• _Input records_
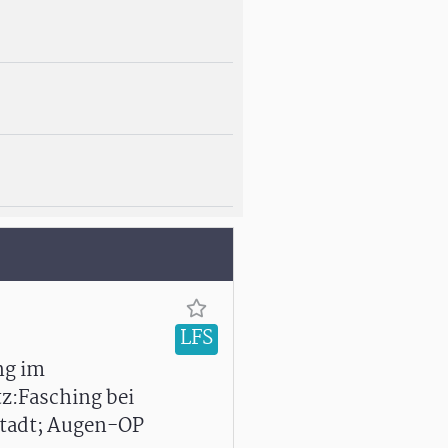
LFS
ng im
z:Fasching bei
nstadt; Augen-OP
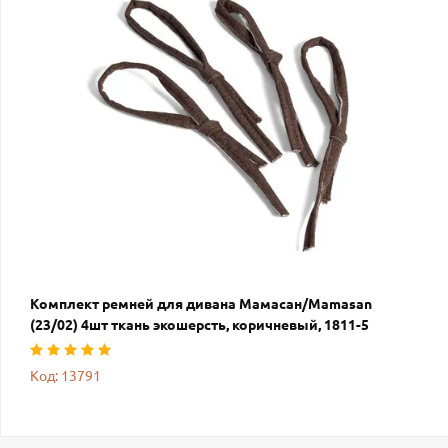
Комплект ремней для дивана Мамасан/Mamasan
(23/02) 4шт ткань экошерсть, коричневый, 1811-5
Код: 13791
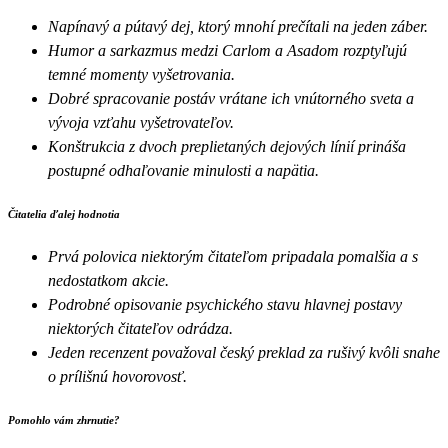
Napínavý a pútavý dej, ktorý mnohí prečítali na jeden záber.
Humor a sarkazmus medzi Carlom a Asadom rozptyľujú
temné momenty vyšetrovania.
Dobré spracovanie postáv vrátane ich vnútorného sveta a
vývoja vzťahu vyšetrovateľov.
Konštrukcia z dvoch preplietaných dejových línií prináša
postupné odhaľovanie minulosti a napätia.
Čitatelia ďalej hodnotia
Prvá polovica niektorým čitateľom pripadala pomalšia a s
nedostatkom akcie.
Podrobné opisovanie psychického stavu hlavnej postavy
niektorých čitateľov odrádza.
Jeden recenzent považoval český preklad za rušivý kvôli snahe
o prílišnú hovorovosť.
Pomohlo vám zhrnutie?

• _Brief_
Reproduce every line of the material precisely, omitting its pictures.

• _Written response_
LFS
ng im
z:Fasching bei
nstadt; Augen-OP
Комплект ремней для дивана Мамасан/Mamasan
(23/02) 4шт ткань экошерсть, коричневый, 1811-5
Код: 13791
Napínavý a pútavý dej, ktorý mnohí prečítali na jeden záber.
Humor a sarkazmus medzi Carlom a Asadom rozptyľujú
temné momenty vyšetrovania.
Dobré spracovanie postáv vrátane ich vnútorného sveta a
vývoja vzťahu vyšetrovateľov.
Konštrukcia z dvoch preplietaných dejových línií prináša
postupné odhaľovanie minulosti a napätia.
Čitatelia ďalej hodnotia
Prvá polovica niektorým čitateľom pripadala pomalšia a s
nedostatkom akcie.
Podrobné opisovanie psychického stavu hlavnej postavy
niektorých čitateľov odrádza.
Jeden recenzent považoval český preklad za rušivý kvôli snahe
o prílišnú hovorovosť.
Pomohlo vám zhrnutie?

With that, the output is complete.